I’ve used git worktrees for years. Mostly to review a PR without blowing up my current checkout, or to keep a long-running build isolated while I hacked on something else. Useful. Not life-changing.

Then I started running coding agents on multiple tasks at once, and the work suddenly had to go somewhere. And the obvious somewheres don’t really work.

A second branch? I already have one checked out. A fresh clone of the repo for every task? Slow, wasteful, everything drifts apart the moment I fetch. git stash? Fine for one task. Not four.

That’s when worktrees stopped being a nice little trick and started feeling like the thing they were always built for.

My agents lean on them constantly now. Most of the time I don’t even see it happen.


What a worktree actually is

OK so here’s the thing. A git repo has one .git/ directory. That’s where every commit, every tree, every blob you’ve ever made lives. It’s the database.

A worktree is a separate working directory that shares that database, but has its own HEAD, its own index, its own files on disk. That’s it. That’s the whole concept.

In plain terms: multiple branches checked out at the same time, in different folders. No stashing. No “you have uncommitted changes, cannot switch branch.” Each worktree minds its own business, and the shared .git/ is the only thing tying them together.

Shared .git with three working dirs on different branches
One database, three worktrees. Each one gets its own branch, its own index, its own files.

Before you ask: yes, you could just clone the repo three times. You’d also duplicate the object database three times, wait three times as long to set them up, and watch them drift independently every time you fetch.

Or you could branch-switch in your existing checkout. Fine — until you have uncommitted changes. Or a running dev server. Or a build watcher that doesn’t know the files changed out from under it.

Worktrees sit between: one database, many working directories, cheap to create, cheap to destroy.

my-repo/              ← main worktree (contains .git/)
  .git/               ← the shared object database
  src/
../feature-x/         ← extra worktree on branch feature-x
  src/                ← fully independent working files
../bugfix-y/          ← extra worktree on branch bugfix-y
  src/

Why agents reach for them

Because isolation is the natural unit of parallel work.

Two processes can’t safely share a working directory.
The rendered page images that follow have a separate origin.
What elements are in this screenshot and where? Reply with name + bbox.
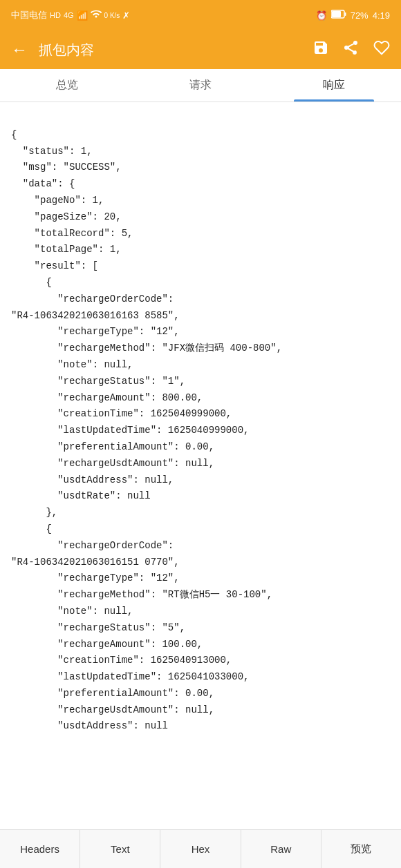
carrier-label: 中国电信 (11, 9, 47, 21)
status-bar-left: 中国电信 HD 4G 📶 0 K/s ✗ (11, 9, 130, 21)
battery-icon (331, 10, 346, 21)
json-text: { "status": 1, "msg": "SUCCESS", "data":… (11, 110, 390, 751)
tab-response[interactable]: 响应 (268, 69, 401, 102)
network-label: HD (50, 11, 61, 19)
save-icon[interactable] (313, 39, 329, 60)
bottom-bar: Headers Text Hex Raw 预览 (0, 829, 401, 868)
svg-rect-1 (332, 11, 341, 17)
header: ← 抓包内容 (0, 30, 401, 69)
bottom-tab-headers[interactable]: Headers (0, 830, 80, 868)
tab-overview[interactable]: 总览 (0, 69, 133, 102)
share-icon[interactable] (343, 39, 360, 60)
wifi-icon (91, 10, 102, 21)
tab-request[interactable]: 请求 (133, 69, 267, 102)
response-content: { "status": 1, "msg": "SUCCESS", "data":… (0, 102, 401, 829)
favorite-icon[interactable] (373, 39, 390, 60)
bottom-tab-hex[interactable]: Hex (160, 830, 241, 868)
speed-label: 0 K/s (104, 12, 120, 19)
header-icons (313, 39, 390, 60)
signal-bars-icon: 📶 (77, 10, 88, 21)
bottom-tab-preview[interactable]: 预览 (321, 830, 401, 868)
alarm-icon: ⏰ (316, 10, 327, 21)
page-title: 抓包内容 (39, 41, 301, 59)
signal-4g: 4G (64, 11, 74, 19)
back-button[interactable]: ← (11, 40, 28, 59)
bottom-tab-text[interactable]: Text (80, 830, 160, 868)
status-bar: 中国电信 HD 4G 📶 0 K/s ✗ ⏰ 72% 4:19 (0, 0, 401, 30)
status-bar-right: ⏰ 72% 4:19 (316, 10, 390, 21)
bottom-tab-raw[interactable]: Raw (241, 830, 321, 868)
svg-rect-2 (344, 12, 346, 16)
nosignal-icon: ✗ (122, 10, 130, 21)
time-label: 4:19 (373, 10, 390, 21)
tabs-bar: 总览 请求 响应 (0, 69, 401, 102)
battery-percent: 72% (351, 10, 369, 21)
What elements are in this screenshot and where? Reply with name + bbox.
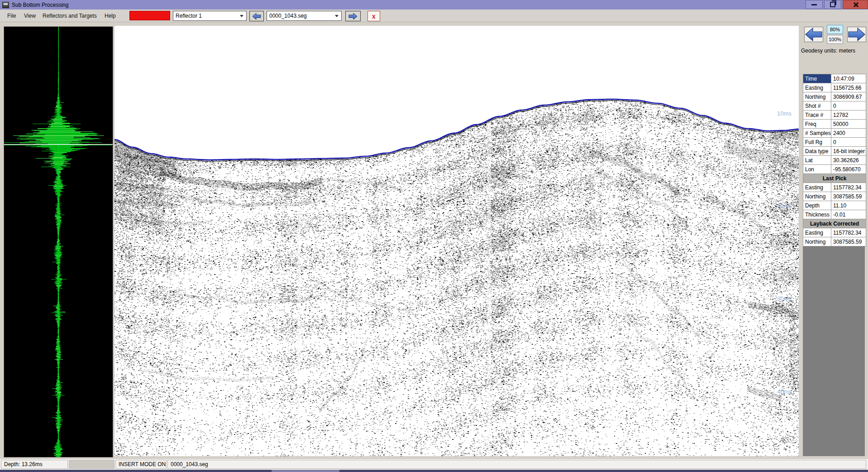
field-value: 16-bit integer xyxy=(831,147,866,156)
field-value: -95.580670 xyxy=(831,165,866,174)
field-label[interactable]: Depth xyxy=(803,201,831,210)
field-label[interactable]: Time xyxy=(803,74,831,83)
menu-item-view[interactable]: View xyxy=(20,10,39,22)
big-right-arrow-icon xyxy=(848,27,866,42)
next-file-button[interactable] xyxy=(345,11,361,21)
table-row: Lon-95.580670 xyxy=(803,165,866,174)
scrollbar-thumb[interactable] xyxy=(272,470,339,472)
right-panel: 80% 100% Geodesy units: meters Time10:47… xyxy=(799,22,868,458)
minimize-button[interactable] xyxy=(806,0,823,9)
reflector-select[interactable]: Reflector 1 xyxy=(173,11,247,21)
field-label[interactable]: Northing xyxy=(803,237,831,246)
menu-item-help[interactable]: Help xyxy=(101,10,119,22)
field-label[interactable]: Data type xyxy=(803,147,831,156)
status-depth: Depth: 13.26ms xyxy=(1,460,68,469)
field-value: 50000 xyxy=(831,120,866,129)
field-label[interactable]: Freq xyxy=(803,120,831,129)
field-value: 0 xyxy=(831,138,866,147)
field-label[interactable]: Northing xyxy=(803,192,831,201)
page-next-button[interactable] xyxy=(847,27,866,42)
table-section-header: Layback Corrected xyxy=(803,219,866,228)
geodesy-units-label: Geodesy units: meters xyxy=(801,48,855,54)
depth-grid-label: 10ms xyxy=(777,110,792,117)
field-value: 3087585.59 xyxy=(831,192,866,201)
depth-grid-label: 20ms xyxy=(777,202,792,209)
table-row: Time10:47:09 xyxy=(803,74,866,83)
depth-grid-label: 30ms xyxy=(777,295,792,302)
table-row: Northing3086909.67 xyxy=(803,92,866,101)
field-value: 11.10 xyxy=(831,201,866,210)
field-value: 3086909.67 xyxy=(831,92,866,101)
field-label[interactable]: Easting xyxy=(803,83,831,92)
table-row: Lat30.362626 xyxy=(803,156,866,165)
previous-file-button[interactable] xyxy=(249,11,264,21)
file-select[interactable]: 0000_1043.seg xyxy=(267,11,342,21)
trace-scope-panel xyxy=(4,26,113,458)
field-label[interactable]: Lon xyxy=(803,165,831,174)
close-icon xyxy=(853,2,858,8)
table-row: Full Rg0 xyxy=(803,138,866,147)
field-value: 0 xyxy=(831,101,866,111)
trace-scope-canvas xyxy=(4,27,113,457)
menu-item-reflectors-and-targets[interactable]: Reflectors and Targets xyxy=(39,10,100,22)
zoom-80-button[interactable]: 80% xyxy=(827,25,843,34)
trace-info-table: Time10:47:09Easting1156725.66Northing308… xyxy=(803,74,866,246)
chevron-down-icon xyxy=(240,15,243,17)
minimize-icon xyxy=(811,4,817,5)
chevron-down-icon xyxy=(335,15,339,17)
page-previous-button[interactable] xyxy=(804,27,823,42)
app-window: Sub Bottom Processing File View Reflecto… xyxy=(0,0,868,472)
title-bar: Sub Bottom Processing xyxy=(0,0,868,10)
field-label[interactable]: Easting xyxy=(803,183,831,192)
field-value: -0.01 xyxy=(831,210,866,219)
table-section-header: Last Pick xyxy=(803,174,866,183)
field-label[interactable]: # Samples xyxy=(803,129,831,138)
table-row: Easting1156725.66 xyxy=(803,83,866,92)
close-button[interactable] xyxy=(843,0,868,9)
field-label[interactable]: Easting xyxy=(803,228,831,237)
table-row: Shot #0 xyxy=(803,101,866,111)
field-value: 12782 xyxy=(831,111,866,120)
table-row: Data type16-bit integer xyxy=(803,147,866,156)
window-title: Sub Bottom Processing xyxy=(12,2,68,8)
app-icon xyxy=(2,2,9,8)
depth-grid-label: 40ms xyxy=(777,388,792,395)
restore-button[interactable] xyxy=(824,0,841,9)
window-controls xyxy=(806,0,868,10)
field-label[interactable]: Trace # xyxy=(803,111,831,120)
close-profile-label: x xyxy=(372,13,376,19)
table-row: Freq50000 xyxy=(803,120,866,129)
field-label[interactable]: Thickness xyxy=(803,210,831,219)
seismic-profile-view: 10ms20ms30ms40ms xyxy=(114,26,799,456)
zoom-100-button[interactable]: 100% xyxy=(827,35,843,44)
restore-icon xyxy=(830,2,835,7)
table-row: Easting1157782.34 xyxy=(803,183,866,192)
field-value: 1156725.66 xyxy=(831,83,866,92)
field-label[interactable]: Northing xyxy=(803,92,831,101)
horizontal-scrollbar[interactable] xyxy=(0,470,868,472)
menu-bar: File View Reflectors and Targets Help Re… xyxy=(0,10,868,22)
field-value: 2400 xyxy=(831,129,866,138)
table-row: Northing3087585.59 xyxy=(803,192,866,201)
table-row: Depth11.10 xyxy=(803,201,866,210)
status-filename: 0000_1043.seg xyxy=(167,460,866,469)
right-arrow-icon xyxy=(348,13,358,20)
left-arrow-icon xyxy=(252,13,262,20)
reflector-color-swatch[interactable] xyxy=(129,11,170,20)
field-value: 10:47:09 xyxy=(831,74,866,83)
field-label[interactable]: Full Rg xyxy=(803,138,831,147)
trace-info-client-area: Time10:47:09Easting1156725.66Northing308… xyxy=(803,74,865,456)
field-label[interactable]: Shot # xyxy=(803,101,831,111)
field-value: 3087585.59 xyxy=(831,237,866,246)
table-section-header-row: Last Pick xyxy=(803,174,866,183)
reflector-select-value: Reflector 1 xyxy=(176,13,202,19)
big-left-arrow-icon xyxy=(805,27,823,42)
close-profile-button[interactable]: x xyxy=(367,11,380,21)
table-row: # Samples2400 xyxy=(803,129,866,138)
table-row: Northing3087585.59 xyxy=(803,237,866,246)
field-label[interactable]: Lat xyxy=(803,156,831,165)
menu-item-file[interactable]: File xyxy=(4,10,19,22)
table-section-header-row: Layback Corrected xyxy=(803,219,866,228)
seismic-profile-canvas[interactable] xyxy=(114,26,799,456)
status-progress-panel xyxy=(69,460,114,469)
One agent’s git checkout is another agent’s uncommitted changes gone. One’s build output is the other’s file watcher meltdown. Give each task its own folder and most of these problems quietly go away.

Cloning for each task is the brute-force way to get that isolation. Worktrees are the elegant one.

Creating a worktree is almost free. One extra folder, one extra HEAD, one extra index. No fetch. No duplication. No drift. The object database is already there.

So the shape of a reasonable agent is short: spin up a worktree on a new branch, do the work, merge or throw it away. That’s the whole loop.

If your agent runs multiple tasks in parallel without stomping on your working copy — and mine does, constantly — this is almost certainly how.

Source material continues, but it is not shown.